To people who live in Toronto, this may seem like an odd dispute. Afterall, we have a city teeming with languages from all over the world. There are at least 200 hundred languages spoken here[4]. The City of Toronto and the school boards try to provide services in many languages not just one, at least when it comes to services online. In some ways the multiple languages of this city reflects what Canada was like before Europeans arrived. Before the French arrived in the 1500s, Canada was home to hundreds of Indigenous nations, who spoke over 450 languages in the land now known as Canada.[5] This land has always been multilingual.  

But the reality is that there has always been a tension between the desire to have many languages or just a few. Canada started off as a nation of hundreds of languages. When Europeans arrived with their missionaries, there was an effort to convert the Indigenous people. Protestants learned the languages of the Cree, Inuit, Mohawk and other nations, and translated the Bible into their languages.[6]  

That experiment however ended in the 19th century with the residential schools system. The federal government decided that Indigenous cultures should die out. So when Indigenous children were sent to school, they were discouraged from speaking their own languages, and taught to read  and speak in English. Since these schools were run by churches, the most important book they were expected to read was the Bible, in English, and in Quebec, in French. This policy meant that many tribes slowly lost the ability to pass on their languages, so that many today consider English their first language, and all but 70 of the original 450 languages have died out.[7]  

The irony is that when the church was born, it was expressed in many languages, not one. Today is Pentecost, the day that the apostles were visited by the Holy Spirit.  

 We are told that the spirit arrived looking like tongues of fire that hovered over their heads.

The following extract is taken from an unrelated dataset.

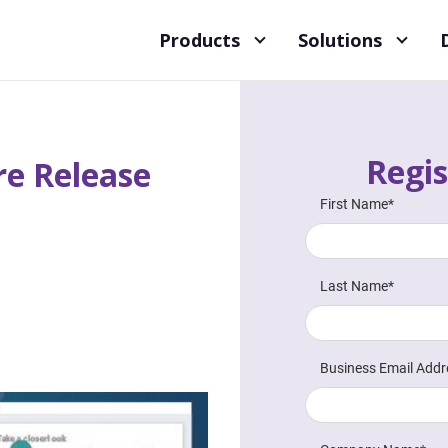
Products
Solutions
Regis
e Release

The even greater miracle is what happened next: each of the apostles began to speak in a different language, tongues they had never learned.  

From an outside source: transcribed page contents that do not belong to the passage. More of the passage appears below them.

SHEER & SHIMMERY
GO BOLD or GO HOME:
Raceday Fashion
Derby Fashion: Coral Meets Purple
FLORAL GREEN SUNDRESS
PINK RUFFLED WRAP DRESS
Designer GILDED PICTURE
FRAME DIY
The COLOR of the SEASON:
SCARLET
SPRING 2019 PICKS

In the Pentecost story, the Holy Spirit wants to send the apostles all over the world, to spread the Jesus story, in a dozen languages. But the story they are asked to share is not the New Testament as we know it.  The New Testament wouldn’t be written for another 40 or 50 years. Instead, each disciple went out to different parts of the world to share the story of the Jesus they knew. And that meant there would be at least 12 different kinds of gospel stories out there, told in local languages. Each disciple had their own memories of what Jesus did and what he said, so the stories would be different.  

A few decades later, the New Testament was written down, in Greek, but soon after, it was translated into other languages, too, in Armenia, Egypt and Syria.[8] As the faith moved west and reached Rome, people wanted to read the gospels in their native language, Latin.  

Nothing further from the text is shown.